¿Era una copia? Se preguntó una y otra vez en el viaje de retorno. ¿Si lo tenía Irales eso quería decir que la Viuda Negra ya se lo había vendido?
Envió un telegrama a Justo en cuanto llegó al hotel:
Irales tiene un pectoral. Dice que es una copia. Yo no distingo. Mándame a Cristóbal de Olid para que eche una mano. Héctor.
Dio vueltas por el cuarto sin saber qué hacer. ¿Era estar en Madrid lo que lo paralizaba? ¿El no saber un carajo de joyas arqueológicas aztecas?
Salió al balcón a fumar y a ver la nieve. La patada del frío lo hacía regresar por la gabardina cuando vio a la vecina pelirroja trepada en el barandal de su terraza en equilibrio.
—¡Espera! —alcanzó a decir Héctor, pero quizá la muchacha sólo estaba esperando a tener un testigo, y dio un paso al vacío. La imagen de la mujer con el pelo revuelto, movido por el aire helado, los brazos separados, como un ángel o un trapecista, el camisón blanco, se le quedó fijada. Tuvo que frotarse y quitarse una lágrima en el ojo bueno antes de poder mirar hacia abajo. Estaban en un segundo piso, y el ruido metálico del impacto anticipó lo que había pasado. Ella se había estrellado contra la cajuela de un ford.
—¿Hay algún médico en el hotel? —preguntó gritando al pasar al lado de un Luis Méndez que se mordía las guías del bigote mientras resolvía crucigramas.
—Una mexicana en el primer piso, la doctora Garnett. ¿Qué coño pasa?
Pero Héctor ya estaba en la calle. La muchacha estaba encajada entre dos automóviles, y se movía. La pierna derecha estaba en una posición muy extraña, seguro rota, y había sangre en el camisón. Héctor no se atrevió a tocarla.

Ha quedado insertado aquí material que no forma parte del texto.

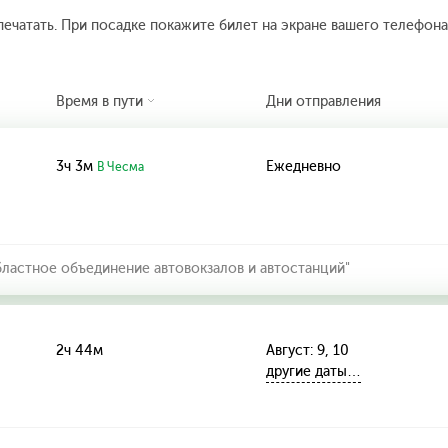
печатать. При посадке покажите билет на экране вашего телефона.
Время в пути
Дни отправления
3ч 3м
Ежедневно
В Чесма
ластное объединение автовокзалов и автостанций"
2ч 44м
Август: 9, 10
другие даты…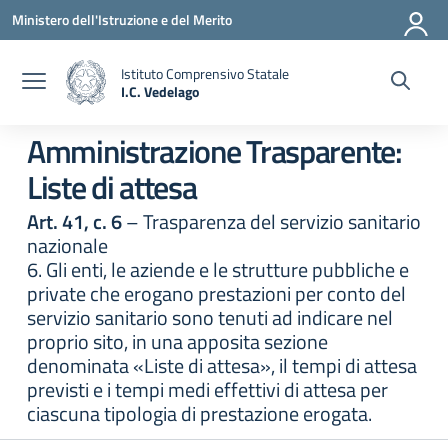
Vai ai contenuti
Vai al menu di navigazione
Vai al footer
Ministero dell'Istruzione e del Merito
Istituto Comprensivo Statale
I.C. Vedelago
— Visita la pagina iniziale della scuola
Amministrazione Trasparente:
Liste di attesa
Art. 41, c. 6
– Trasparenza del servizio sanitario
nazionale
6. Gli enti, le aziende e le strutture pubbliche e
private che erogano prestazioni per conto del
servizio sanitario sono tenuti ad indicare nel
proprio sito, in una apposita sezione
denominata «Liste di attesa», il tempi di attesa
previsti e i tempi medi effettivi di attesa per
ciascuna tipologia di prestazione erogata.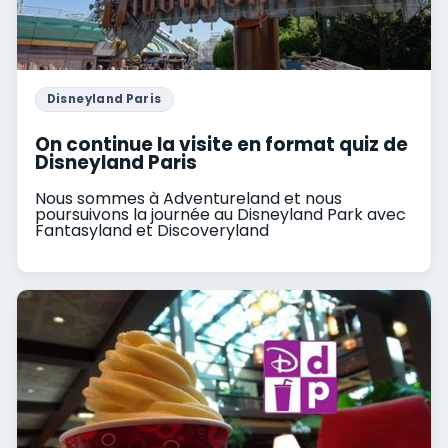
Disneyland Paris
On continue la visite en format quiz de
Disneyland Paris
Nous sommes à Adventureland et nous
poursuivons la journée au Disneyland Park avec
Fantasyland et Discoveryland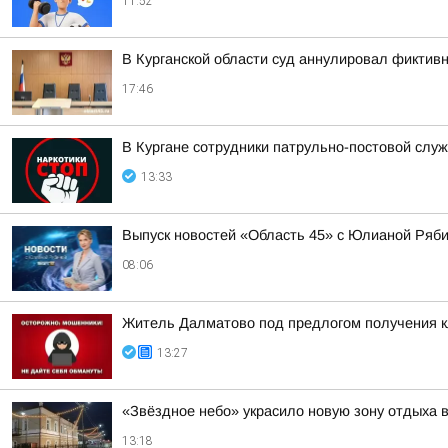
11:52
В Курганской области суд аннулировал фиктив
17:46
В Кургане сотрудники патрульно-постовой слу
13:33
Выпуск новостей «Область 45» с Юлианой Ряби
08:06
Житель Далматово под предлогом получения к
13:27
«Звёздное небо» украсило новую зону отдыха в
13:18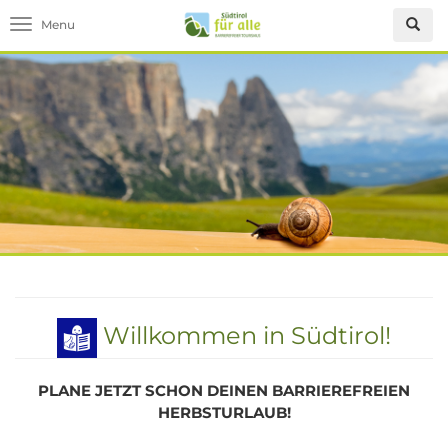
Toggle navigation
Willkommen in Südtirol!
PLANE JETZT SCHON DEINEN BARRIEREFREIEN
HERBSTURLAUB!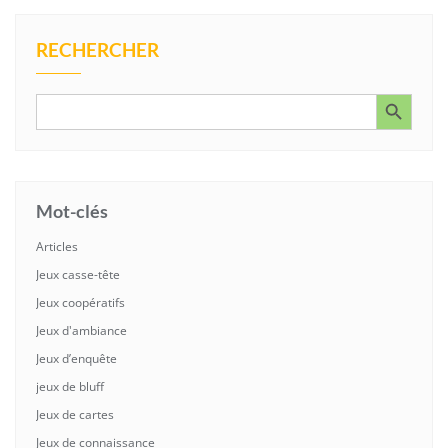
RECHERCHER
Search Button
Search
for:
Mot-clés
Articles
Jeux casse-tête
Jeux coopératifs
Jeux d'ambiance
Jeux d’enquête
jeux de bluff
Jeux de cartes
Jeux de connaissance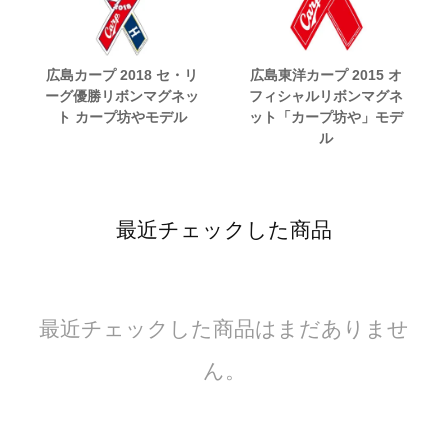
広島カープ 2018 セ・リ
広島東洋カープ 2015 オ
ーグ優勝リボンマグネッ
フィシャルリボンマグネ
ト カープ坊やモデル
ット「カープ坊や」モデ
ル
最近チェックした商品
最近チェックした商品はまだありませ
ん。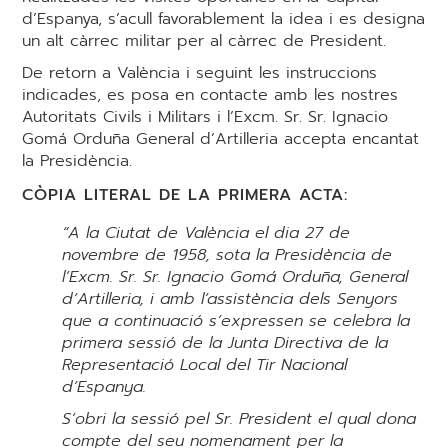
d’Espanya, s’acull favorablement la idea i es designa
un alt càrrec militar per al càrrec de President.
De retorn a València i seguint les instruccions
indicades, es posa en contacte amb les nostres
Autoritats Civils i Militars i l’Excm. Sr. Sr. Ignacio
Gomá Orduña General d’Artilleria accepta encantat
la Presidència.
CÒPIA LITERAL DE LA PRIMERA ACTA:
“A la Ciutat de València el dia 27 de
novembre de 1958, sota la Presidència de
l’Excm. Sr. Sr. Ignacio Gomá Orduña, General
d’Artilleria, i amb l’assistència dels Senyors
que a continuació s’expressen se celebra la
primera sessió de la Junta Directiva de la
Representació Local del Tir Nacional
d’Espanya.
S’obri la sessió pel Sr. President el qual dona
compte del seu nomenament per la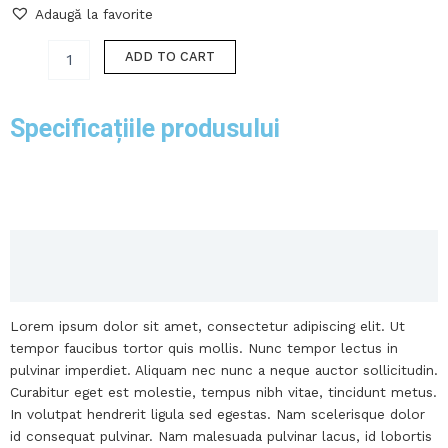
Geantă
Adaugă la favorite
roz
quantity
ADD TO CART
Specificațiile produsului
Description
Reviews (0)
Lorem ipsum dolor sit amet, consectetur adipiscing elit. Ut
tempor faucibus tortor quis mollis. Nunc tempor lectus in
pulvinar imperdiet. Aliquam nec nunc a neque auctor sollicitudin.
Curabitur eget est molestie, tempus nibh vitae, tincidunt metus.
In volutpat hendrerit ligula sed egestas. Nam scelerisque dolor
id consequat pulvinar. Nam malesuada pulvinar lacus, id lobortis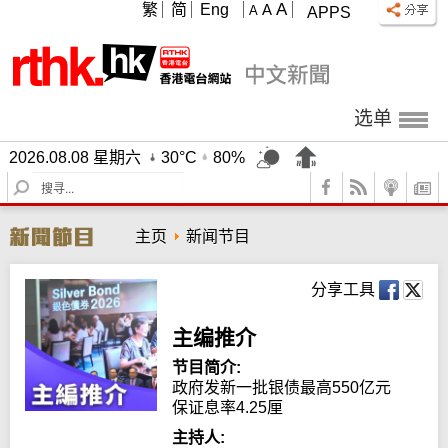
A
繁
简
Eng
A
A
APPS
选单
2026.08.08 星期六
30°C
80%
S
e
a
主页
新闻节目
r
c
h
分享工具
主编推介
节目简介:
政府发新一批银债最高550亿元　
保证息率4.25厘
主持人: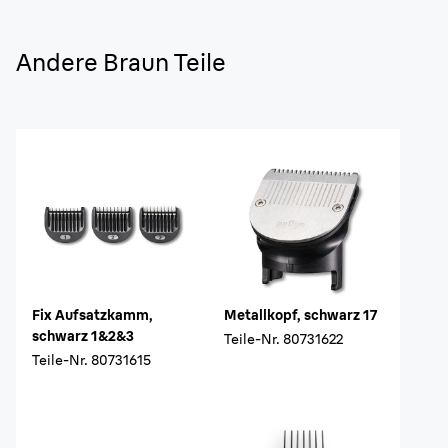
Andere Braun Teile
Fix Aufsatzkamm,
Metallkopf, schwarz 17
schwarz 1&2&3
Teile-Nr.
80731622
Teile-Nr.
80731615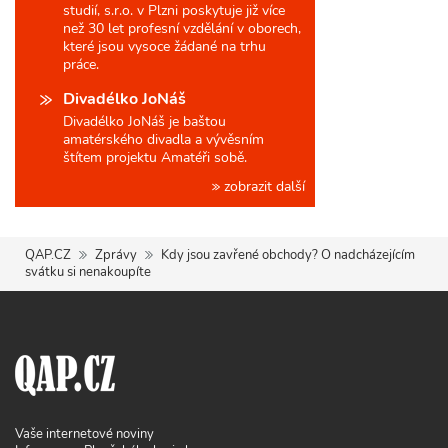
studií, s.r.o. v Plzni poskytuje již více
než 30 let profesní vzdělání v oborech,
které jsou vysoce žádané na trhu
práce.
Divadélko JoNáš
Divadélko JoNáš je baštou
amatérského divadla a vývěsním
štítem projektu Amatéři sobě.
zobrazit další
QAP.CZ
Zprávy
Kdy jsou zavřené obchody? O nadcházejícím
svátku si nenakoupíte
Vaše internetové noviny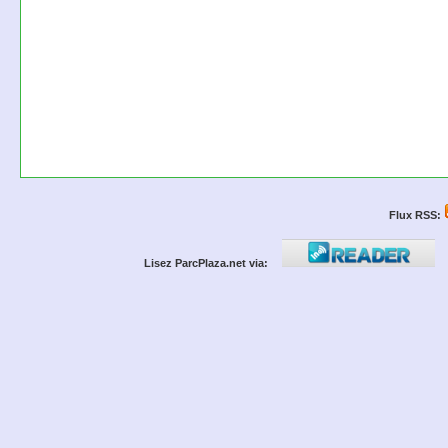
Flux RSS:
Lisez ParcPlaza.net via: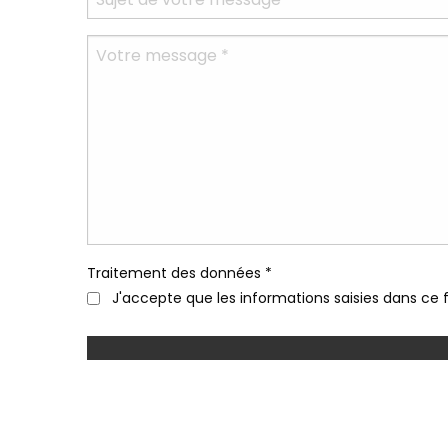
Traitement des données *
J'accepte que les informations saisies dans ce f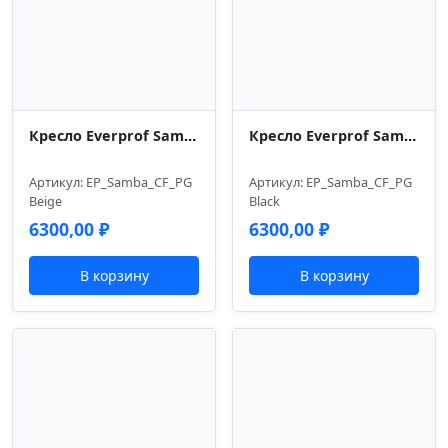
Кресло Everprof Samba (Самба) CF Экокожа Бежевый
Кресло Everprof Samba (Самба) CF Экокожа Черный
Артикул: EP_Samba_CF_PG
Артикул: EP_Samba_CF_PG
Beige
Black
6300,00
₽
6300,00
₽
В корзину
В корзину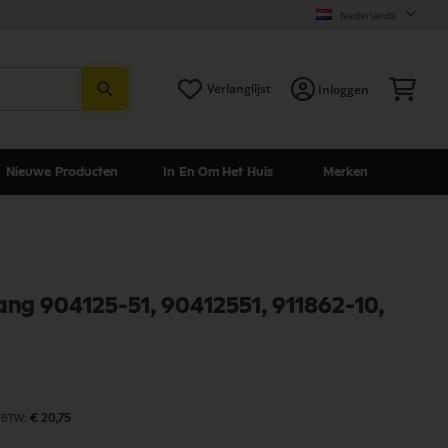
Nederlands
Zoeken
Win
Verlanglijst
Inloggen
Nieuwe Producten
In En Om Het Huis
Merken
ang 904125-51, 90412551, 911862-10,
0
€ 20,75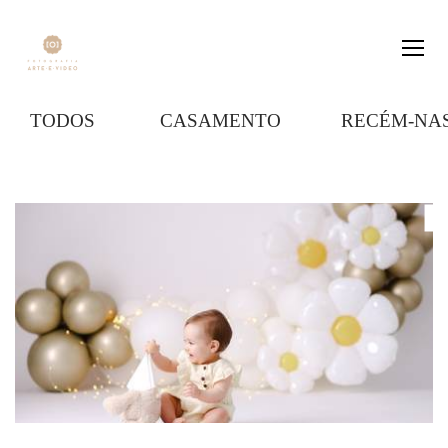
TODOS
CASAMENTO
RECÉM-NA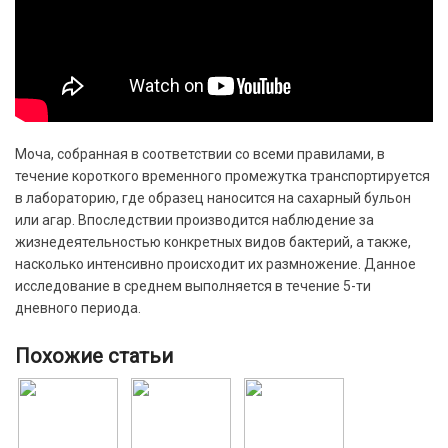
Моча, собранная в соответствии со всеми правилами, в
течение короткого временного промежутка транспортируется
в лабораторию, где образец наносится на сахарный бульон
или агар. Впоследствии производится наблюдение за
жизнедеятельностью конкретных видов бактерий, а также,
насколько интенсивно происходит их размножение. Данное
исследование в среднем выполняется в течение 5-ти
дневного периода.
Похожие статьи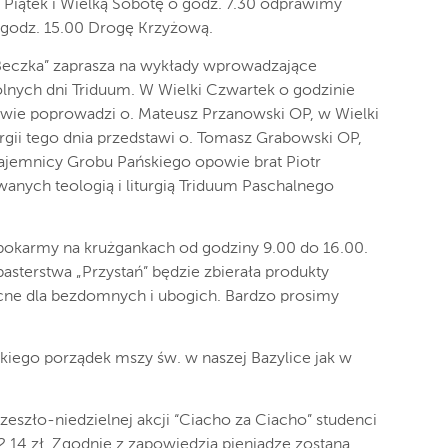
Piątek i Wielką Sobotę o godz. 7.30 odprawimy
o godz. 15.00 Drogę Krzyżową.
Beczka” zaprasza na wykłady wprowadzające
gólnych dni Triduum. W Wielki Czwartek o godzinie
stwie poprowadzi o. Mateusz Przanowski OP, w Wielki
urgii tego dnia przedstawi o. Tomasz Grabowski OP,
tajemnicy Grobu Pańskiego opowie brat Piotr
wanych teologią i liturgią Triduum Paschalnego
pokarmy na krużgankach od godziny 9.00 do 16.00.
sterstwa „Przystań” będzie zbierała produkty
cne dla bezdomnych i ubogich. Bardzo prosimy
iego porządek mszy św. w naszej Bazylice jak w
zeszło-niedzielnej akcji “Ciacho za Ciacho” studenci
2,14 zł. Zgodnie z zapowiedzią pieniądze zostaną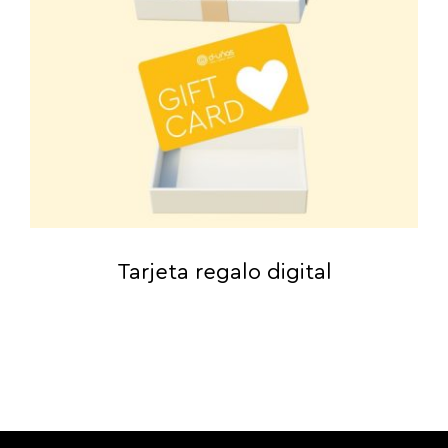
Tarjeta regalo digital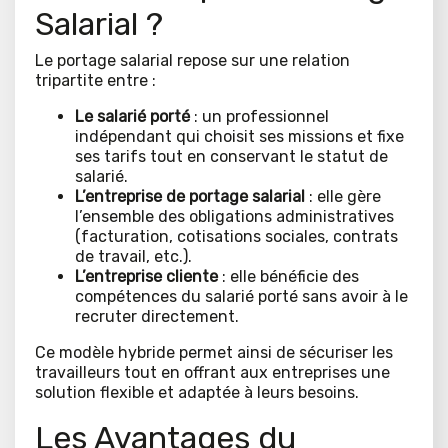
Salarial ?
Le portage salarial repose sur une relation
tripartite entre :
Le salarié porté
: un professionnel
indépendant qui choisit ses missions et fixe
ses tarifs tout en conservant le statut de
salarié.
L’entreprise de portage salarial
: elle gère
l’ensemble des obligations administratives
(facturation, cotisations sociales, contrats
de travail, etc.).
L’entreprise cliente
: elle bénéficie des
compétences du salarié porté sans avoir à le
recruter directement.
Ce modèle hybride permet ainsi de sécuriser les
travailleurs tout en offrant aux entreprises une
solution flexible et adaptée à leurs besoins.
Les Avantages du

Méndez apareció en la puerta del hotel.
—Ahí viene la mexicana. ¿Qué más hago?
—Llama a una ambulancia.
Un grupo de juerguistas que salían del tablado flamenco de la esquina se acercaron palmeando, hasta que la visión del detective arrodillado al lado de la muchacha los detuvo.
Respiraba. Héctor le levantó la cabeza con cuidado.
—Yo sólo soy pasante de medicina —dijo a su lado una muchacha de pelo corto en pijama de franela.
—Yo ni eso.
—¿La asaltaron?
—No, se tiró del segundo.
La casi médica mexicana lo hizo a un lado. Cuidadosamente buscó el origen de la sangre que manchaba el camisón.
—Tiene una herida en el brazo. ¿Tienes una corbata?
Héctor negó y salió corriendo hacia el interior del hotel. Luego se detuvo, se acercó a uno de los mirones y le pidió la corbata con un gesto.
—Ya viene la ambulancia —dijo el recepcionista.
—Vaya mierda —dijo Héctor.
Un par de horas después, en la Unidad de Vigilancia Intensiva de un sanatorio al que no sabría llegar si tuviera que hacerlo solo, sentado en un sillón gris, Héctor se preguntaba por qué había esperado para verlo antes de tirarse. ¿Cuánto tiempo llevaba subida al barandal del balcón esperándolo la muchachita pelirroja?